Zelaya told The Grayzone in Honduras, in an interview on the 10th anniversary of the coup, that the US government had threatened him because of his close political and economic relations with socialist President Hugo Chávez in Venezuela.
In the wake of the putsch, the new unelected right-wing regime in Honduras searched for publicists in DC. It found a loyal ally in a firm called Chlopak, Leonard, Schechter and Associates, which would go on to rebrand as CLS Strategies in 2014.
In September 2009, Chlopak, Leonard, Schechter and Associates filed FARA paperwork acknowledging that it had signed a four-month contract for the Honduran coup regime, at the cost of $292,000, not including tens of thousands more in additional expenses.
At the time, the senior vice president of Chlopak, Leonard, Schechter and Associates was Juan Cortiñas Garcia, who would go on to represent the Bolivian coup regime a decade later.
Cortiñas said in his FARA registration that his job was to “provide public relations counsel and services to the government of Honduras in their efforts to communicate with policy markers or opinion leaders, their staff, the news media and other related third parties.”
In the years following the coup, Honduras became the murder capital of the planet, with some of the highest levels of inequality of any country. The violence and widespread corruption fueled a massive refugee crisis on the southern US border.

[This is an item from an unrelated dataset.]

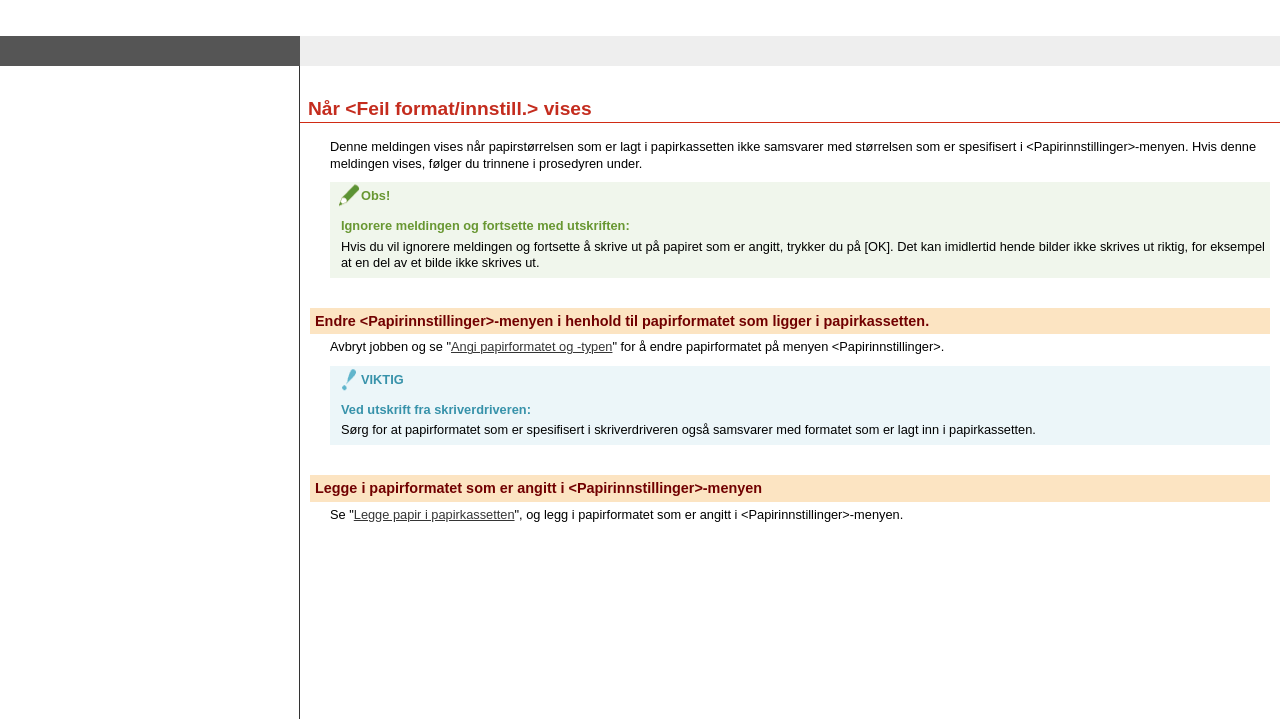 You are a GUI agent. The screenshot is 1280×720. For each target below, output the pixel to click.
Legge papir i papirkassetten (434, 514)
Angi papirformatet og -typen (531, 346)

The subsequent dictatorial leader of Honduras, Juan Orlando Hernández, or “JOH,” is intimately linked to the drug trade; his brother Tony Hernández was convicted of trafficking nearly 200,000 kilograms (440,000 pounds) of cocaine and machine guns.
A US district court even stated that infamous Mexican drug lord El Chapo Guzmán gave JOH a $1 million bribe to help him rig Honduras’ 2013 elections.